Blue-green algae grows on the surface of an Oregon lake and is sold as an amino acid and mineral-rich nutrient. It is claimed that it can energize both the body and the mind. People report increased energy on this supplement, and in the early days of high AZT doses it seemed to help some people avoid AZT-induced anemia. Researchers at the National Cancer Institute found certain substances (sulfolipids) from other algae species that inhibit HIV in the test tube, but this result has not been found with blue-green algae.


Kombucha

Kombucha is a living, growing colony of fungal and bacterial elements also known as the Manchurian mushroom. Rapid growth in kombucha's popularity resulted from early positive press and because it is readily available.

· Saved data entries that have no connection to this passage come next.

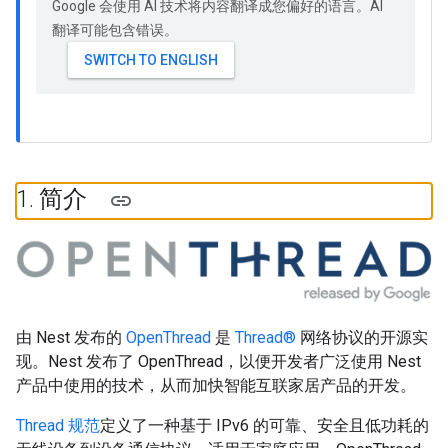
Google 会使用 AI 技术将内容翻译成您偏好的语言。AI
翻译可能包含错误。
1
.
简介
由 Nest 发布的
OpenThread
是
Thread®
网络协议的开源实
现。Nest 发布了 OpenThread，以便开发者广泛使用 Nest
产品中使用的技术，从而加快智能互联家居产品的开发。
Thread 规范
定义了一种基于 IPv6 的可靠、安全且低功耗的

It is brewed and taken as a tea, with supposed immune-enhancing and antibiotic properties. There are a few dramatic stories of improvement in HIV illness, and frequent reports of increased energy and mental clarity. A concern of some specialists is that other potentially disease causing germs, such as the mold aspergillus, may also be growing in the brew. In addition, if it does contain antibiotic substances, the development of resistance is a concern. Individuals with low CD4+ cell counts should be wary and discuss taking this treatment with their physician.


Licorice

Licorice root has long been used as an anti-inflammatory treatment, and also as a tonic and treatment for low blood pressure. It is used in many Chinese herbal mixtures. In Japan, glycyrrhizin, the extract from the root, is used as an intravenous pharmaceutical with documented effectiveness against hepatitis B. Most of the research done with licorice has come from Japan. In a handful of small studies it has shown benefit in HIV infection with decreases in fatigue and light-headedness and small lab improvements. It showed value for people with liver problems. Side effects include high blood pressure, fluid retention and cardiac problems.